=== Given information ===

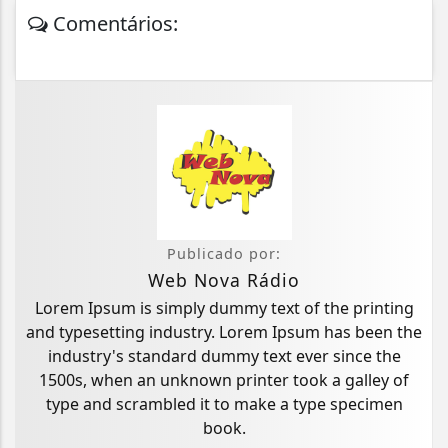
Comentários:
Publicado por:
Web Nova Rádio
Lorem Ipsum is simply dummy text of the printing
and typesetting industry. Lorem Ipsum has been the
industry's standard dummy text ever since the
1500s, when an unknown printer took a galley of
type and scrambled it to make a type specimen
book.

===

**Exercise instructions**
Above are the records. Identify each line that contains the word "dummy".

**Result below**
Lorem Ipsum is simply dummy text of the printing
industry's standard dummy text ever since the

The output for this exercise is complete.